Another departure from UK Labour is non-Jewish MP Joan Ryan who left the party saying Labour leadership had allowed “Jews to be abused with impunity”. She was also scathing of the party’s attitudes towards relations with Israel.
Ryan, who was chair of the parliamentary Friends of Israel group, said Corbyn had led his party to single out Israel for “demonisation and delegitimisation”.
Of the antisemitism and anti-Israel sentiment in the party, Ryan said “The problem simply did not exist in the party before [Corbyn’s] election as leader.”
Many Corbyn supporters have argued the accusations are overblown or confected. This claim was comprehensively dealt with by one of Britain’s most respected thinkers, Rabbi Jonathan Sacks, in his address to the House of Lords last September.
“Antisemitism, or any hate, becomes dangerous when three things happen.
“First: when it moves from the fringes of politics to a mainstream party and its leadership.
“Second: when the party sees that its popularity with the general public is not harmed thereby.
“And three: when those who stand up and protest are vilified and abused for doing so. All three factors exist in Britain now.”

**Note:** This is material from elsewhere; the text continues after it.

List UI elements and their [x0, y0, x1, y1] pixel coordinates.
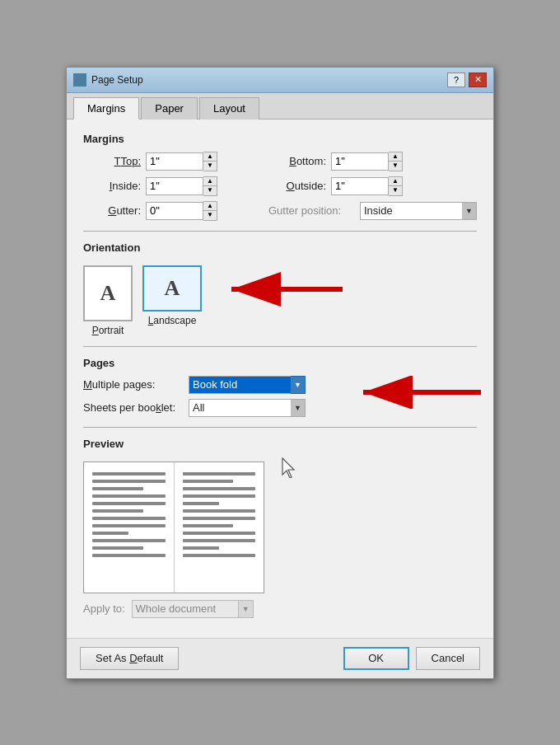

Perhaps the independent UK Equality and Human Rights Commission report will be the circuit breaker needed, especially if UK Labour has been found to have breached the law in its handling of accusations of antisemitism. It is likely though that the stain of antisemitism will only be removed from UK Labour following Corbyn’s departure as leader. At the moment, that does not appear imminent.